Adobe Researchers Use Eye Tracking To Create 'Infinite' VR Spaces

One of the biggest challenges of Virtual Reality, is mapping the experience of exploring the simulated world the user is experiencing, onto the real world in which their body is moving around.  While one can incorporate a real world obstacle into the simulation, this is difficult to do without disrupting the immersive quality of the experience.  Furthermore, some obstacles don't lend themselves very well to this, such as the walls of the room the user is in at that moment.  How does one map a large virtual space, onto a small real space, without the user noticing?

Researchers from Adobe believe they have solved this issue now, with a new type of VR System that combined environmental awareness, such as awareness of where physical obstacles are located in the room, with subtle adjustments to the visual perspective synchronized with quick, unconscious eye movements.  The result is an artificial environment which adaptively navigates the users in such a way that not only do they avoid walking into obstacles within a room, but even the limits of the room itself go unnoticed, such that one may explore a vast virtual city from the confines of a typical office or even apartment room.

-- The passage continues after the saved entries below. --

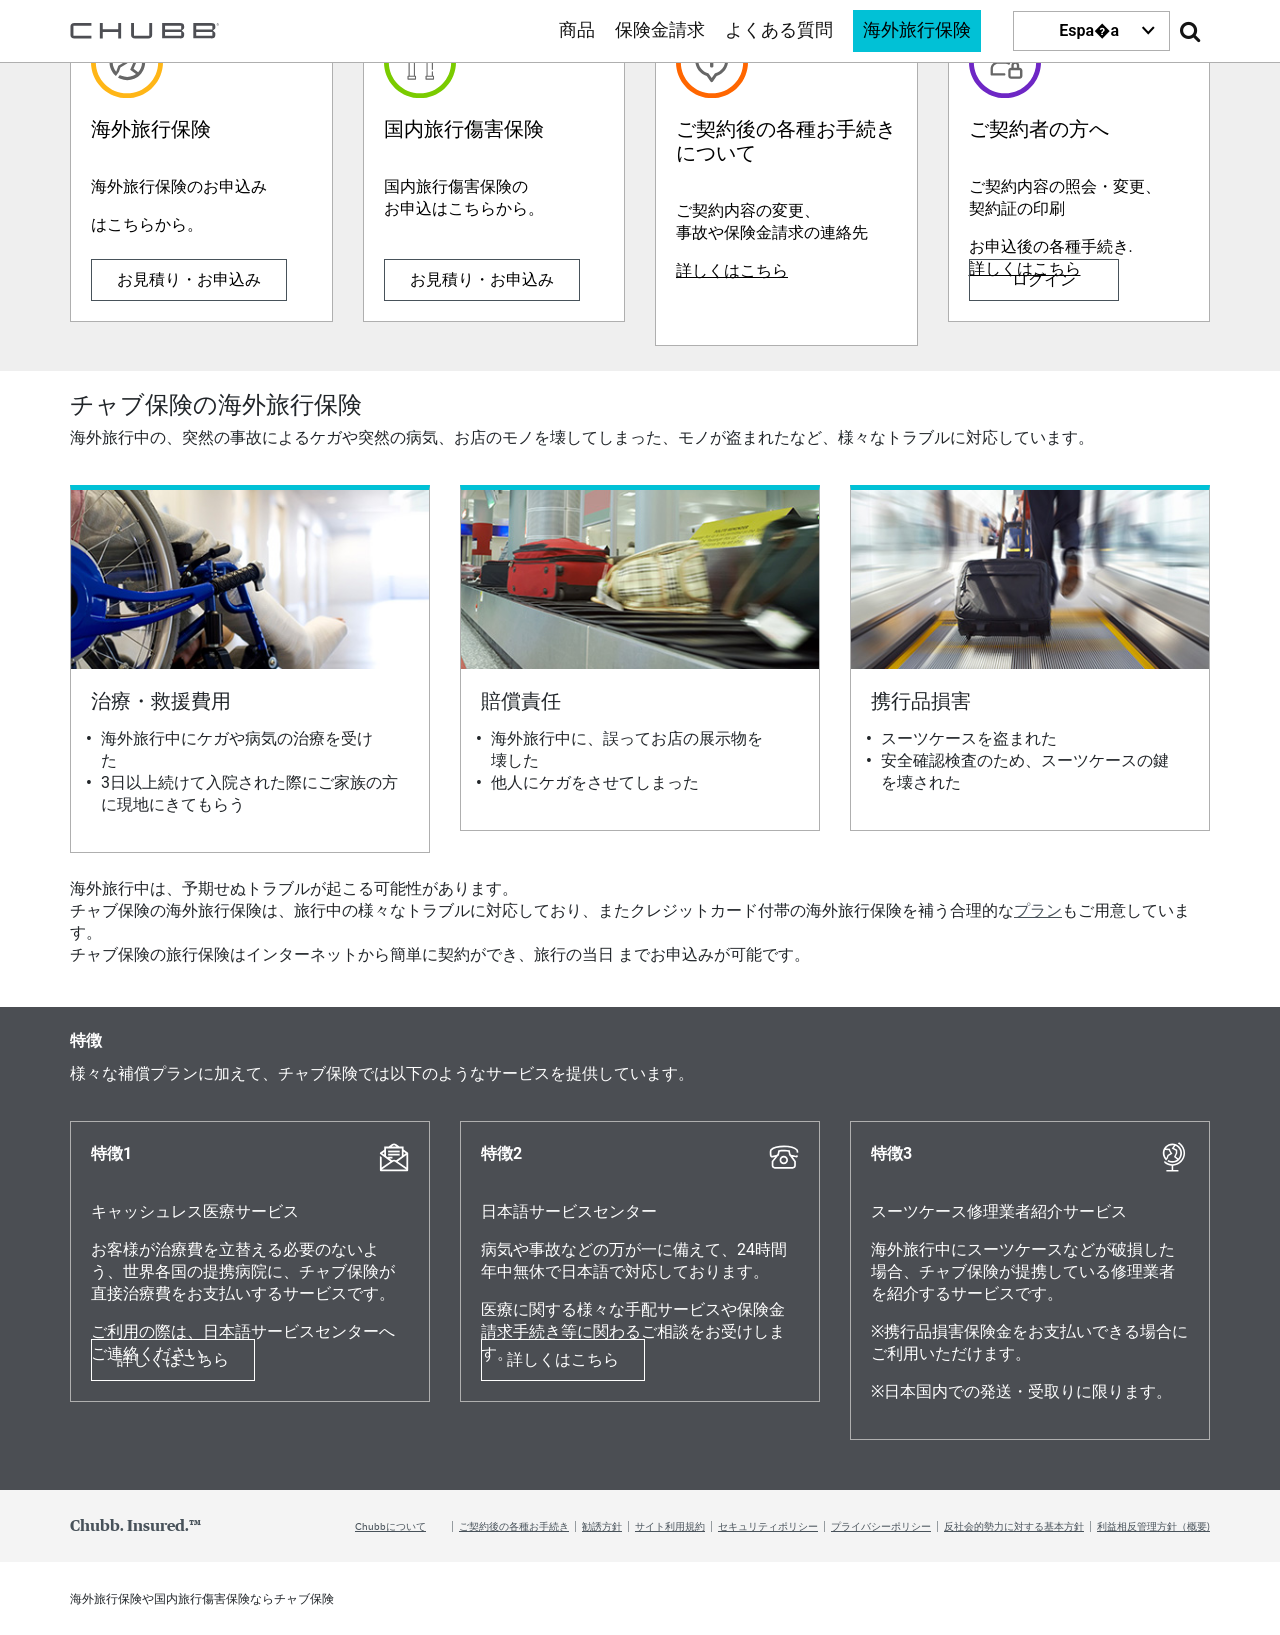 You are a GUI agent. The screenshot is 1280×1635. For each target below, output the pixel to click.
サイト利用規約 (670, 1526)
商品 (577, 31)
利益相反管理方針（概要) (1153, 1526)
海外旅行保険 (917, 31)
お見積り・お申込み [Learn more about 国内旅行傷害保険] (482, 279)
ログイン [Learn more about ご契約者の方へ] (1044, 279)
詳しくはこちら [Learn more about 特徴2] (563, 1359)
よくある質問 (779, 31)
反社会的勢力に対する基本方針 (1014, 1526)
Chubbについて (390, 1526)
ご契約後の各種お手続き (514, 1526)
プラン (1038, 910)
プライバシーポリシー (881, 1526)
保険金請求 (660, 31)
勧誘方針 (602, 1526)
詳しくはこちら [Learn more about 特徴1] (173, 1359)
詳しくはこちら (732, 270)
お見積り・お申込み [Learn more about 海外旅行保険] (189, 279)
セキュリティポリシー (768, 1526)
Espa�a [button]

Fans of the Star Trek franchise will recognize this as roughly equivalent to how the Federation Holodecks allow users to feel like they are in a vast open space, from within the confines of what is, in fact, a fairly small cubical room.

The Researchers claim that most users cannot tell a superficial difference between this adjusted simulated space, and a more conventional unadjusted virtual space (i.e. they don't experience the adjusted space as 'less real' or less immersive than the adjusted one), and that it does not create nausea or other issues typical of VR usage.